August 24, 2015
Eden Research Plc (AIM: EDEN), the AIM-listed natural micro-encapsulation company, announces that it has signed an exclusive licence agreement (“Agreement”) with TerpeneTech Limited (“TerpeneTech”) granting TerpeneTech the rights to use Eden’s technologies and intellectual property (“IP”) in the field of ‘over the counter’ head lice treatments.
In consideration for this Agreement, TerpeneTech has paid Eden an up-front fee of £0.6m for the licensed rights and will pay royalties on the sale of products. In addition to the Agreement, Eden has taken a 29.9% stake in TerpeneTech for £0.92m, through the issue of4,615,385 million new Eden shares at 20p per share (“Investment”).
The global market for head lice is valued at around USD$700m at the retail level and is generally seen as lacking in products that are particularly efficacious with most products relying on synthetic actives and/or devices such as nit combs for the challenging and unpleasant removal of the lice and their eggs.
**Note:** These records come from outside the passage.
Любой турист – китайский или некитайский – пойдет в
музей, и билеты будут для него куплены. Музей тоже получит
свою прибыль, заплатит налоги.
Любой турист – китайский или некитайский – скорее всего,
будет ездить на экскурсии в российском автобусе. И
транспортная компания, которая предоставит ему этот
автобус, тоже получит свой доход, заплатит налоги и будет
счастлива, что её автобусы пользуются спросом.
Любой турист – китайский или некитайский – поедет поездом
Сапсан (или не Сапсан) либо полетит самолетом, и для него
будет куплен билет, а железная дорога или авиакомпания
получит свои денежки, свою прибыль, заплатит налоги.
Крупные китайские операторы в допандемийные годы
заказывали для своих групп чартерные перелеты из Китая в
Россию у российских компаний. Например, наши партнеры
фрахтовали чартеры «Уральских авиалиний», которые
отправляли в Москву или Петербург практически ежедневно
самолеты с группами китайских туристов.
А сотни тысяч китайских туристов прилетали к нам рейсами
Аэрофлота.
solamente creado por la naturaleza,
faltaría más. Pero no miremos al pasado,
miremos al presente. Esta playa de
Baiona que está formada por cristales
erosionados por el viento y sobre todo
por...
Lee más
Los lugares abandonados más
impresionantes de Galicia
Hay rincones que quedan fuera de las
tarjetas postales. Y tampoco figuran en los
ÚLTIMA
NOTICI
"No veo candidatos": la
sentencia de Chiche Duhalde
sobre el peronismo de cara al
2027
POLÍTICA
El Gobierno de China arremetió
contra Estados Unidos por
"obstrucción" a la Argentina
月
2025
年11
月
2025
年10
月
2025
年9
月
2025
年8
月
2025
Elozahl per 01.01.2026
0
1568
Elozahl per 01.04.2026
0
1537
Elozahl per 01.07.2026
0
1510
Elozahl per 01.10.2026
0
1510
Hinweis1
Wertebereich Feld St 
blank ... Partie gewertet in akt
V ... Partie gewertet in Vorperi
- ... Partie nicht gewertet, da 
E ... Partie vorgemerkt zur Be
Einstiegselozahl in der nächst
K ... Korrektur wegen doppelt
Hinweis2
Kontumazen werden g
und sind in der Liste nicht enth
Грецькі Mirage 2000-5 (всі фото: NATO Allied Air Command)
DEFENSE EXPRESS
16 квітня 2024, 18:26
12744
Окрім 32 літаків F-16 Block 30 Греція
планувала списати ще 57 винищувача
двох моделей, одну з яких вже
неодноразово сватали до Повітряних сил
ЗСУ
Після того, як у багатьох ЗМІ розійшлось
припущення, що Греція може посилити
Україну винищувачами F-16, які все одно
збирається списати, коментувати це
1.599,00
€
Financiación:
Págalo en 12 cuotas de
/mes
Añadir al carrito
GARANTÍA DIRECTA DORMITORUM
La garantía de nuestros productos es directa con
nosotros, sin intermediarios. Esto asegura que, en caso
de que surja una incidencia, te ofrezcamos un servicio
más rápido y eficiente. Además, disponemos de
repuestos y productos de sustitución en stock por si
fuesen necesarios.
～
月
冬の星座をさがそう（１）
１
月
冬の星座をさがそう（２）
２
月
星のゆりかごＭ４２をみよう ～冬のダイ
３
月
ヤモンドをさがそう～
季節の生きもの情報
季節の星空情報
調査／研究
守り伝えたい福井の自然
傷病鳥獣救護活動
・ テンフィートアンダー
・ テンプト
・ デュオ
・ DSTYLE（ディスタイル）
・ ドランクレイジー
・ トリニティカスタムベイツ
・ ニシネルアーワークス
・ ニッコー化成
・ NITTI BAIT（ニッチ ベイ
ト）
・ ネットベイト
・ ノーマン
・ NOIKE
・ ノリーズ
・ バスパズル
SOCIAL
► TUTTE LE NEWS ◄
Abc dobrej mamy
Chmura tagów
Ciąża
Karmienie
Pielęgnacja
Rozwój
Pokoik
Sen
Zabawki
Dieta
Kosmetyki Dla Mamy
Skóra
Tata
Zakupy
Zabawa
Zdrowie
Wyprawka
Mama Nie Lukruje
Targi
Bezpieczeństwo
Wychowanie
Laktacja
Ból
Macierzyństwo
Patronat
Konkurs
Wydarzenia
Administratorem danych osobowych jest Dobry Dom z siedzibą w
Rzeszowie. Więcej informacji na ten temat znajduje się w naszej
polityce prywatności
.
TerpeneTech has developed a head-lice product using Eden’s GO-E™ encapsulation system and low-risk active ingredients. Based on recently concluded field trials, TerpeneTech’s products deliver a high-level of efficacy in the direct treatment of head lice and their eggs. TerpeneTech is currently undertaking further human trials and product development in conjunction with leading scientific advisors and potential distribution partners.
Over the past four years TerpeneTech has developed a number of products using Eden’s GO-E™ encapsulation system and IP, some of which now form the basis for products in areas outside of the biocides sector, for which TerpeneTech already has the exclusive rights from Eden for certain applications.
Given the progress that TerpeneTech is making and in order for Eden to take a bigger share of the potential future value that will be derived from this relationship, it was agreed that Eden should now take a strategic stake in TerpeneTech. In addition to the Investment made, Eden has the right to appoint a director to the Board of TerpeneTech and it shall do so in due course.
As part of the plan to enter into this agreement with TerpeneTech, the existing agreement with Neo-Pharma Innovations Limited, who held the rights to Eden’s patented, unencapsulated head lice product formulations, has been terminated.
Eden’s Chief Executive, Sean Smith, commented: “This Agreement is significant to Eden in terms of both the licence fee and the market opportunity. We believe that the combination of Eden’s patented GO-E™ encapsulation system with efficacious, low-risk ingredients will provide the differentiator and sustainable competitive advantage required to be successful in this attractive market.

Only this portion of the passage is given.